--- The data ---
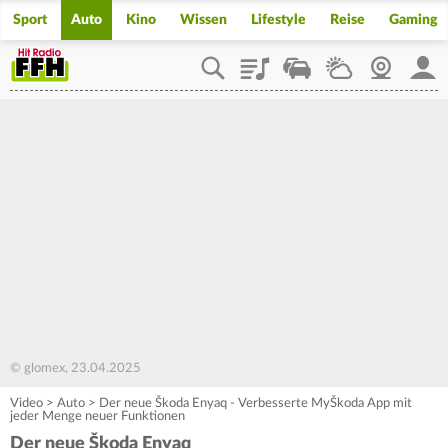
Sport
Auto
Kino
Wissen
Lifestyle
Reise
Gaming
Playlist
Staupilot
Wetter
Webcam
Mein
© glomex, 23.04.2025
Video
>
Auto
>
Der neue Škoda Enyaq - Verbesserte MyŠkoda App mit
jeder Menge neuer Funktionen
Der neue Škoda Enyaq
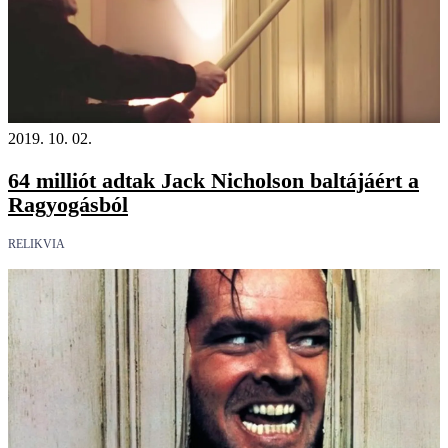
2019. 10. 02.
64 milliót adtak Jack Nicholson baltájáért a
Ragyogásból
RELIKVIA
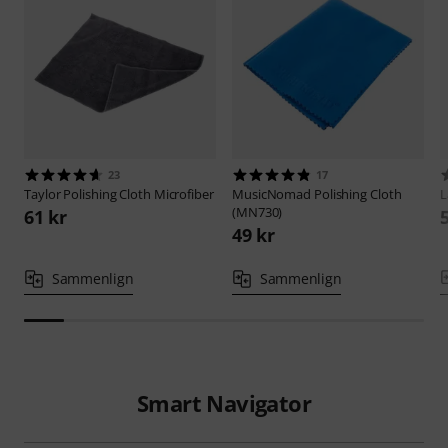
23
17
Taylor
Polishing Cloth Microfiber
MusicNomad
Polishing Cloth
L
(MN730)
61 kr
49 kr
Sammenlign
Sammenlign
Smart Navigator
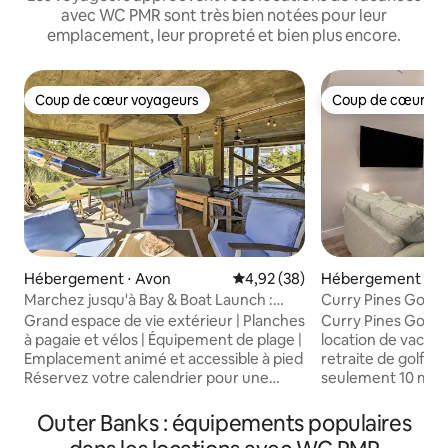
avec WC PMR sont très bien notées pour leur
emplacement, leur propreté et bien plus encore.
Coup de cœur voyageurs
Coup de cœur vo
Coup de cœur voyageurs
Coup de cœur vo
Hébergement ⋅ Avon
Évaluation moyenne sur la base
4,92 (38)
Hébergement ⋅ Ja
Marchez jusqu'à Bay & Boat Launch :
Curry Pines Golf 
Beach House à Avon
Grand espace de vie extérieur | Planches
Curry Pines Golf 
à pagaie et vélos | Équipement de plage |
location de vacanc
Emplacement animé et accessible à pied
retraite de golf pr
Réservez votre calendrier pour une
seulement 10 minu
escapade inoubliable dans cette maison
attractions des Ou
de location de vacances de 3 chambres
maison confortabl
Outer Banks : équipements populaires
et 2 salles de bain ! Avec une vue
2 chambres/2 salle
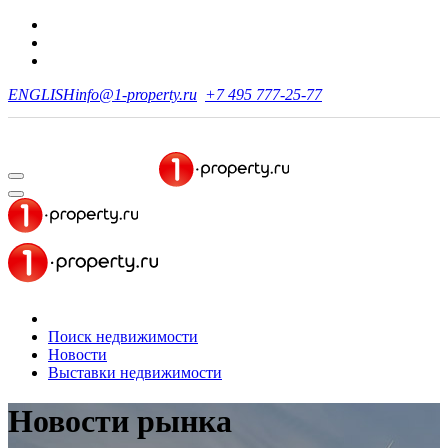
ENGLISH
info@1-property.ru
+7 495 777-25-77
Поиск недвижимости
Новости
Выставки недвижимости
Новости рынка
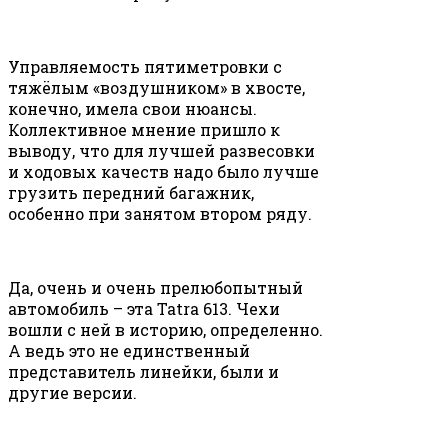
Управляемость пятиметровки с
тяжёлым «воздушником» в хвосте,
конечно, имела свои нюансы.
Коллективное мнение пришло к
выводу, что для лучшей развесовки
и ходовых качеств надо было лучше
грузить передний багажник,
особенно при занятом втором ряду.
Да, очень и очень прелюбопытный
автомобиль – эта Tatra 613. Чехи
вошли с ней в историю, определенно.
А ведь это не единственный
представитель линейки, были и
другие версии.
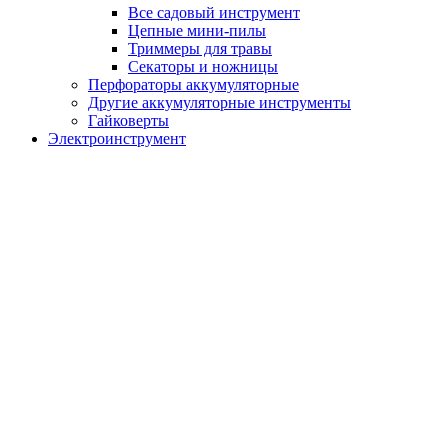
Все садовый инструмент
Цепные мини-пилы
Триммеры для травы
Секаторы и ножницы
Перфораторы аккумуляторные
Другие аккумуляторные инструменты
Гайковерты
Электроинструмент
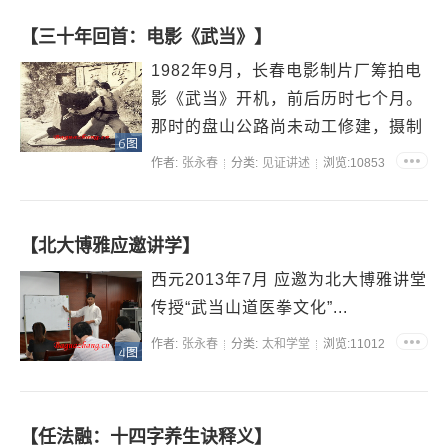
【三十年回首：电影《武当》】
1982年9月，长春电影制片厂筹拍电
影《武当》开机，前后历时七个月。
那时的盘山公路尚未动工修建，摄制
6图
组的所有设备，多靠人背肩扛。庙内
作者:
张永春
分类:
见证讲述
浏览:10853
年轻的道友们，以及当年武汉体院的
学生们，为此担当起重任。转眼三十
年过...
【北大博雅应邀讲学】
西元2013年7月 应邀为北大博雅讲堂
传授“武当山道医拳文化”...
作者:
张永春
分类:
太和学堂
浏览:11012
4图
【任法融：十四字养生诀释义】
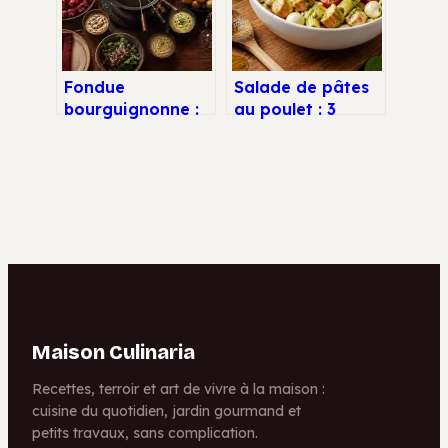
Fondue
Salade de pâtes
bourguignonne :
au poulet : 3
4 familles
techniques pour
d’accompagnements
une texture
pour équilibrer
parfaite et des
vos repas
saveurs
équilibrées
Maison Culinaria
Recettes, terroir et art de vivre à la maison :
cuisine du quotidien, jardin gourmand et
petits travaux, sans complication.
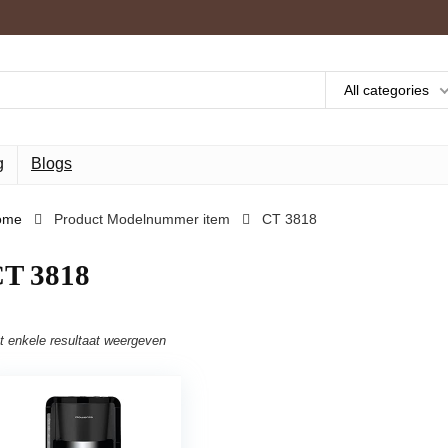
All categories
g
Blogs
ome
Product Modelnummer item
‎CT 3818
CT 3818
t enkele resultaat weergeven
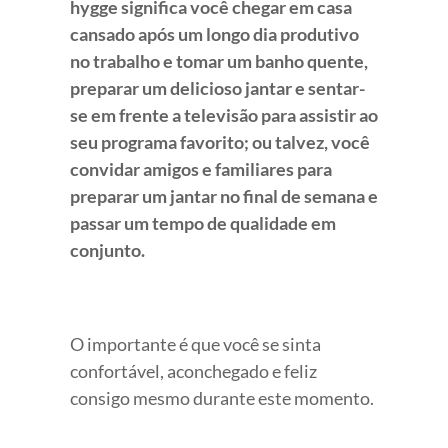
hygge significa você chegar em casa
cansado após um longo dia produtivo
no trabalho e tomar um banho quente,
preparar um delicioso jantar e sentar-
se em frente a televisão para assistir ao
seu programa favorito; ou talvez, você
convidar amigos e familiares para
preparar um jantar no final de semana e
passar um tempo de qualidade em
conjunto.
O importante é que você se sinta
confortável, aconchegado e feliz
consigo mesmo durante este momento.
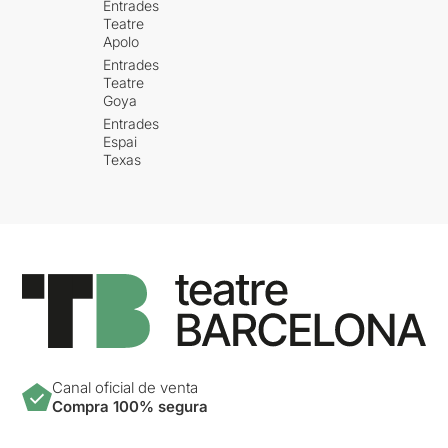
Entrades
Teatre
Apolo
Entrades
Teatre
Goya
Entrades
Espai
Texas
Canal oficial de venta
Compra 100% segura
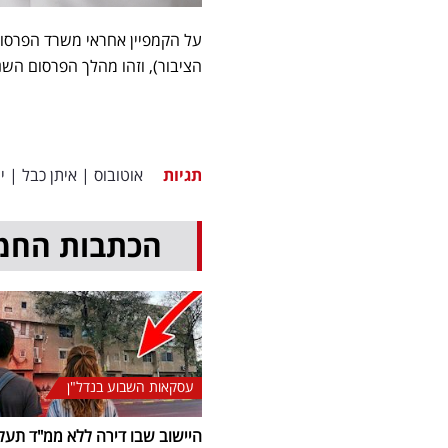
הציבור), וזהו מהלך הפרסום השנ
תגיות
אוטובוס
|
איתן כבל
|
י
הכתבות החמ
עסקאות השבוע בנדל"ן
היישוב שבו דירה ללא ממ"ד תעל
---
Task – In the data above, start at the line holding "à pagaie et vélos | Équipement de plage |" and stop after the line holding "1982年9月，长春电影制片厂筹拍电"; write out those lines exactly, without pictures.

Solution –
à pagaie et vélos | Équipement de plage |
location de vacanc
Emplacement animé et accessible à pied
retraite de golf pr
Réservez votre calendrier pour une
seulement 10 minu
escapade inoubliable dans cette maison
attractions des Ou
de location de vacances de 3 chambres
maison confortabl
Outer Banks : équipements populaires
et 2 salles de bain ! Avec une vue
2 chambres/2 salle
ENGLISH
info@1-property.ru
+7 495 777-25-77
Поиск недвижимости
Новости
Выставки недвижимости
Новости рынка
Управляемость пятиметровки с
тяжёлым «воздушником» в хвосте,
конечно, имела свои нюансы.
Коллективное мнение пришло к
выводу, что для лучшей развесовки
и ходовых качеств надо было лучше
грузить передний багажник,
особенно при занятом втором ряду.
Да, очень и очень прелюбопытный
автомобиль – эта Tatra 613. Чехи
вошли с ней в историю, определенно.
А ведь это не единственный
представитель линейки, были и
другие версии.
Все садовый инструмент
Цепные мини-пилы
Триммеры для травы
Секаторы и ножницы
Перфораторы аккумуляторные
Другие аккумуляторные инструменты
Гайковерты
Электроинструмент
【三十年回首：电影《武当》】
1982年9月，长春电影制片厂筹拍电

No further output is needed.